Suasana sidang pledoi Dewa Puspaka yang digelar Kamis (14/4). (BP/asa)

DENPASAR, BALIPOST.com – Pascadituntut selama 10 tahun penjara dan juga dinyatakan terbukti melakukan tindak pidana pencucian uang (TPPU), Ir. Dewa Ketut Puspaka, MP., Kamis (14/4) diberikan kesempatan melakukan pembelaan. Dalam pledoinya Dewa Puspaka atau DKP yang didampingi penasehat hukumnya, Agus Sujoko, Gede Indria dkk., pada pokoknya mengakui menerima hadiah saat dia masih aktif sebagai ASN dalam hal ini Sekda Buleleng.

Agus Sujoko dkk., di hadapan majelis hakim pimpinan Heriyanti dengan hakim anggota Konny Hartanto dan Nelson, mengatakan bahwa terdakwa dalam perkara ini terbukti menerima hadiah sebagaimana yang tertuang dalam Pasal 11 UU Tipikor.

Sedangkan soal pemerasan, Puspaka membantah melakukannya sebagaimana dalam surat tuntutan jaksa. Agus Sujoko mengatakan hal itu tidak dapat dibuktikan jaksa.

Lanjut dia, dalam fakta persidangan, baik soal WhatsApp, SMS, itu tidak satupun yang menunjukkan adanya pemerasan. Soal isi percakapan terkait adanya permintaan sejumlah uang, menurut Agus, itu karena adanya perjanjian-perjanjian. “Tolong ini dibedakan,” tegasnya.

Baca juga:  Percakapan dengan Investor Dibuka di Persidangan, Dewa Puspaka Sempat Membantah

Lanjut dia, soal perizinin LNG, terdakwa DKP tidak punya wewenang di sana, namun yang punya wewenang adalah para kepala dinas. Lantas, terkait permintaan dalam bukti percakapan “tolong kirim Rp 2 miliar”, menurut Sujoko itu terkait lahan Air Sanih.

Masih dalam pembelaanya, ada tiga hal yang mesti disikapi, yakni soal perijinan, soal sewa dan soal pinjaman ke Wijanarka. “Dari sana jelas, uang itu berasal dari investor. Termasuk uang yang diterima Dewa Gede Radhea adalah uang sewa lahan. Jadi, kalau dia tersangka, Made Sukawan Adika juga kena.

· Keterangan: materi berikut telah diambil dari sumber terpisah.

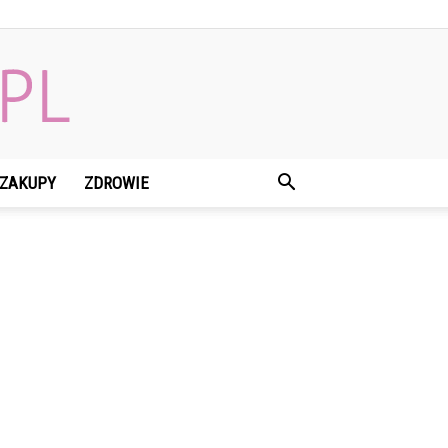
ZAKUPY
ZDROWIE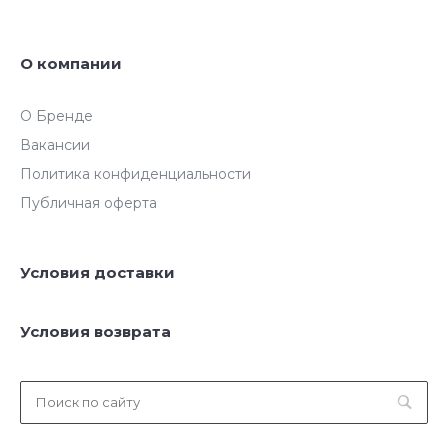
О компании
О Бренде
Вакансии
Политика конфиденциальности
Публичная оферта
Условия доставки
Условия возврата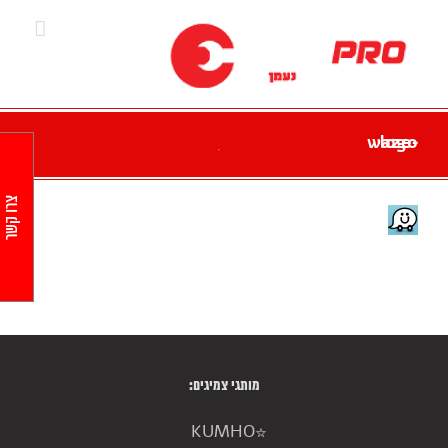
Ski
t
conten
waze-logo
צרו קשר
מותגי צמיגים:
KUMHO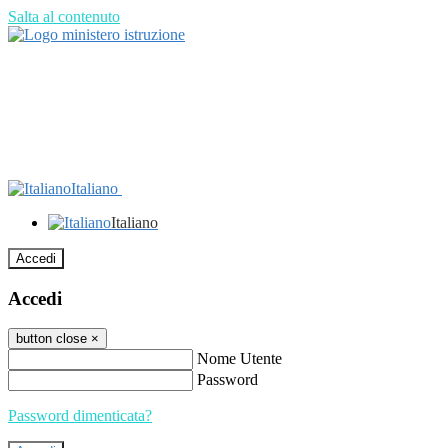
Salta al contenuto
Italiano
Italiano
Accedi
Accedi
button close
×
Nome Utente
Password
Password dimenticata?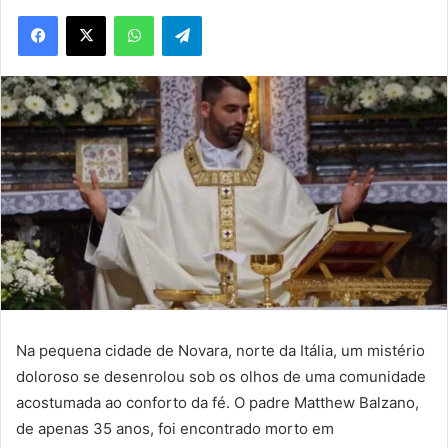
WhatsApp
Telegram
Na pequena cidade de Novara, norte da Itália, um mistério
doloroso se desenrolou sob os olhos de uma comunidade
acostumada ao conforto da fé. O padre Matthew Balzano,
de apenas 35 anos, foi encontrado morto em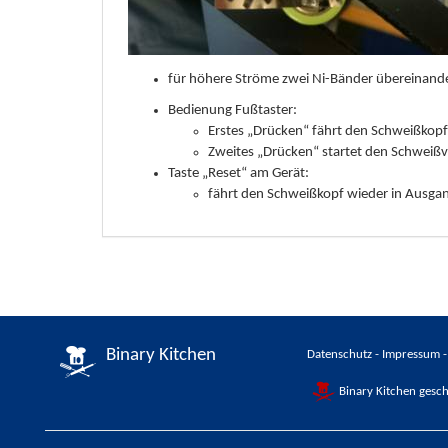
für höhere Ströme zwei Ni-Bänder übereinand
Bedienung Fußtaster:
Erstes „Drücken“ fährt den Schweißkopf
Zweites „Drücken“ startet den Schweißv
Taste „Reset“ am Gerät:
fährt den Schweißkopf wieder in Ausgan
Binary Kitchen
Datenschutz
-
Impressum
Binary Kitchen gesch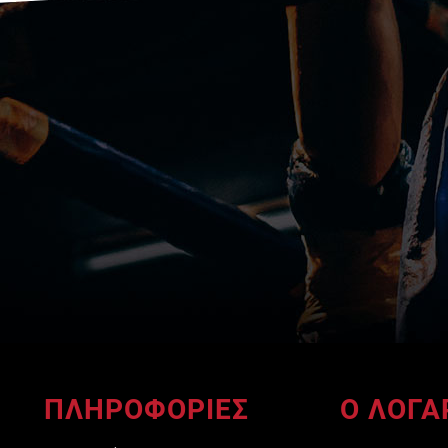
ΠΛΗΡΟΦΟΡΙΕΣ
Ο ΛΟΓΑ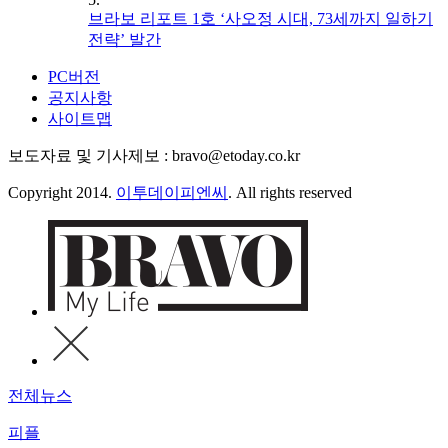
브라보 리포트 1호 ‘사오정 시대, 73세까지 일하기
전략’ 발간
PC버전
공지사항
사이트맵
보도자료 및 기사제보 : bravo@etoday.co.kr
Copyright 2014.
이투데이피엔씨
. All rights reserved
전체뉴스
피플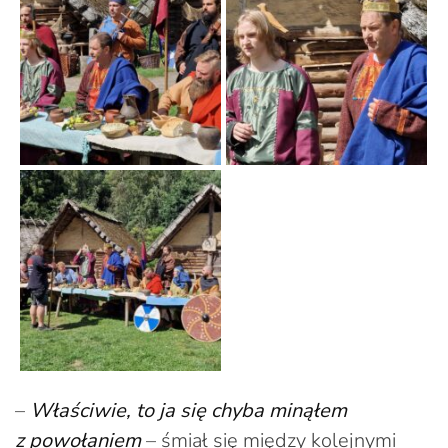
–
Właściwie, to ja się chyba minąłem
z powołaniem
– śmiał się między kolejnymi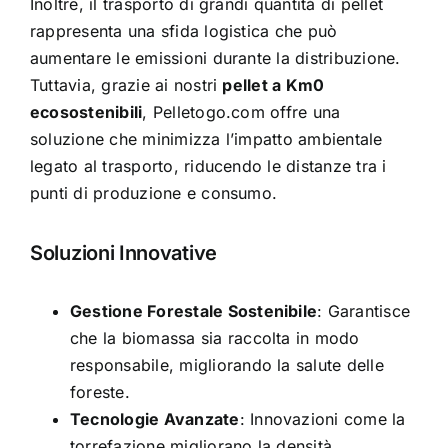
Inoltre, il trasporto di grandi quantità di pellet
rappresenta una sfida logistica che può
aumentare le emissioni durante la distribuzione.
Tuttavia, grazie ai nostri
pellet a Km0
ecosostenibili
, Pelletogo.com offre una
soluzione che minimizza l’impatto ambientale
legato al trasporto, riducendo le distanze tra i
punti di produzione e consumo.
Soluzioni Innovative
Gestione Forestale Sostenibile
: Garantisce
che la biomassa sia raccolta in modo
responsabile, migliorando la salute delle
foreste.
Tecnologie Avanzate
: Innovazioni come la
torrefazione migliorano la densità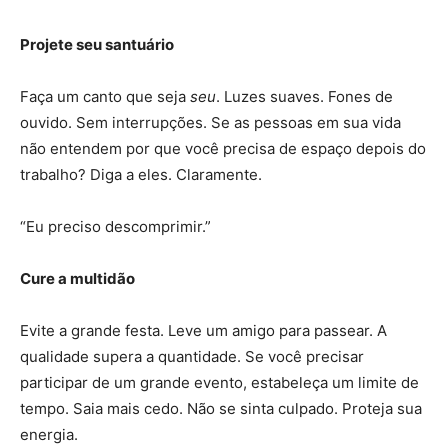
Projete seu santuário
Faça um canto que seja
seu
. Luzes suaves. Fones de
ouvido. Sem interrupções. Se as pessoas em sua vida
não entendem por que você precisa de espaço depois do
trabalho? Diga a eles. Claramente.
“Eu preciso descomprimir.”
Cure a multidão
Evite a grande festa. Leve um amigo para passear. A
qualidade supera a quantidade. Se você precisar
participar de um grande evento, estabeleça um limite de
tempo. Saia mais cedo. Não se sinta culpado. Proteja sua
energia.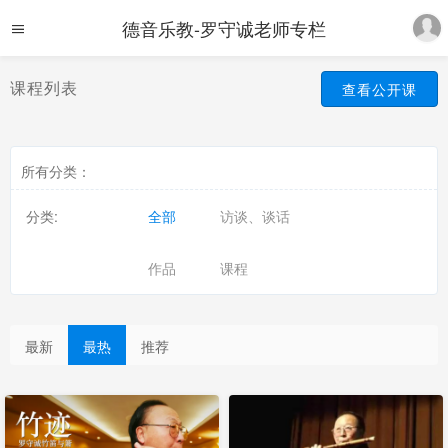
德音乐教-罗守诚老师专栏
课程列表
查看公开课
所有分类：
分类:
全部
访谈、谈话
作品
课程
最新
最热
推荐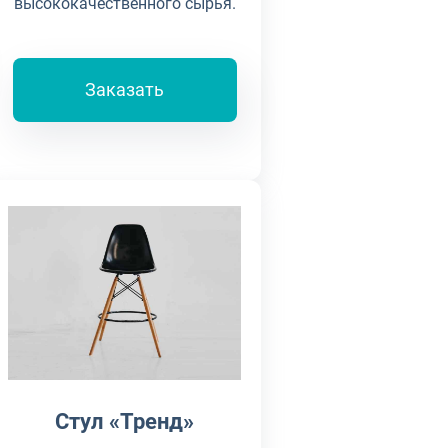
высококачественного сырья.
Заказать
Стул «Тренд»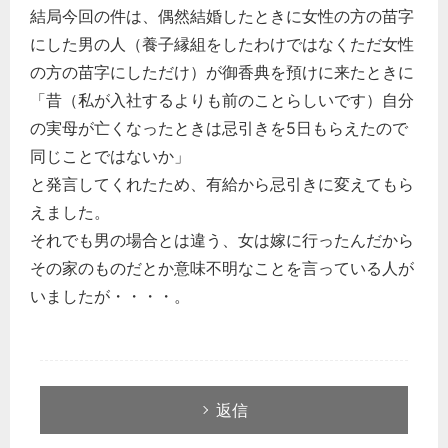
結局今回の件は、偶然結婚したときに女性の方の苗字
にした男の人（養子縁組をしたわけではなくただ女性
の方の苗字にしただけ）が御香典を預けに来たときに
「昔（私が入社するよりも前のことらしいです）自分
の実母が亡くなったときは忌引きを5日もらえたので
同じことではないか」
と発言してくれたため、有給から忌引きに変えてもら
えました。
それでも男の場合とは違う、女は嫁に行ったんだから
その家のものだとか意味不明なことを言っている人が
いましたが・・・・。
返信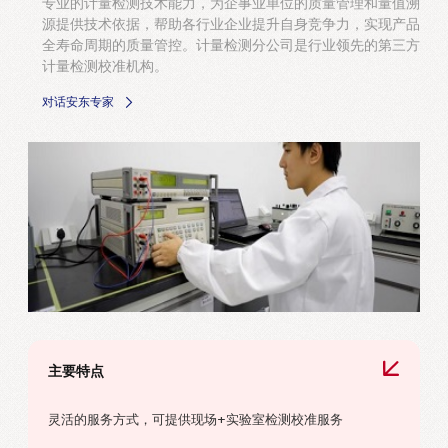
专业的计量检测技术能力，为企事业单位的质量管理和量值溯
源提供技术依据，帮助各行业企业提升自身竞争力，实现产品
全寿命周期的质量管控。计量检测分公司是行业领先的第三方
计量检测校准机构。
对话安东专家
主要特点
灵活的服务方式，可提供现场+实验室检测校准服务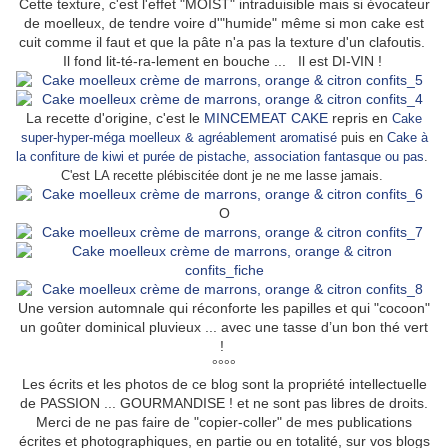
Cette texture, c'est l'effet "MOIST" intraduisible mais si évocateur
de moelleux, de tendre voire d'"humide" même si mon cake est
cuit comme il faut et que la pâte n'a pas la texture d'un clafoutis.
Il fond lit-té-ra-lement en bouche ... Il est DI-VIN !
La recette d'origine, c'est le
MINCEMEAT CAKE
repris en
Cake
super-hyper-méga moelleux & agréablement aromatisé
puis en
Cake à
la confiture de kiwi et purée de pistache, association fantasque ou pas
.
C'est LA recette plébiscitée dont je ne me lasse jamais.
O
Une version automnale qui réconforte les papilles et qui "cocoon"
un goûter dominical pluvieux ... avec une tasse d’un bon thé vert
!
°°°°
Les écrits et les photos de ce blog sont la propriété intellectuelle
de PASSION ... GOURMANDISE ! et ne sont pas libres de droits.
Merci de ne pas faire de "copier-coller" de mes publications
écrites et photographiques, en partie ou en totalité, sur vos blogs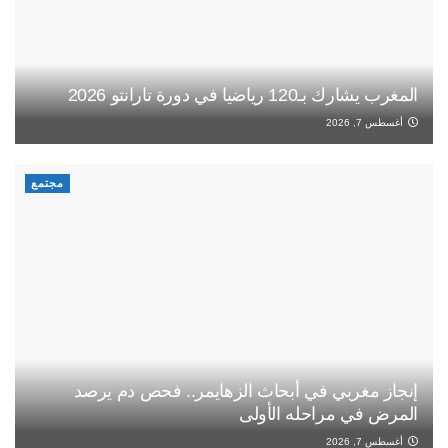
المغرب يشارك بـ120 رياضيا في دورة تارانتو 2026
أغسطس 7, 2026
مجتمع
إنجاز مغربي في أبحاث الزهايمر.. فحص دم يرصد
المرض في مراحله الأولى
أغسطس 7, 2026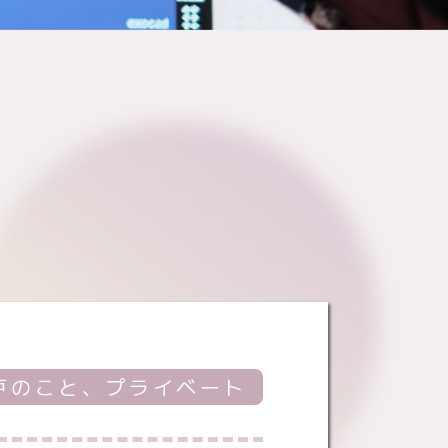
戸のこと、プライベート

Karena itu masuk ke Sukawan kemudian diserahkan ke Pak Dewa (terdakwa),” tandas Agus Sujoko.

Diakui pula, bahwa uang itu tidak disamarkan seperti untuk membeli aset. Namun dipakai kepentingan politik.

Baca juga:  Pertina Jaring Petinju Pemula

Tak ditampik, bahwa DKP sebagai ASN menerima hadiah, sehingga cenderung kesalahan terdakwa berada pada Pasal 11 UU Tipikor. Karena dia sebagai Sekda dikiranya bisa mengeluarkan izin. Sedangkan roh dari pasal 12 UU Tipikor adalah pemerasan. “Nah, menurut kami bahwa perbuatan melawan hukum di sini tidak ada, namun adalah perbuatan keperdataan,” sebutnya.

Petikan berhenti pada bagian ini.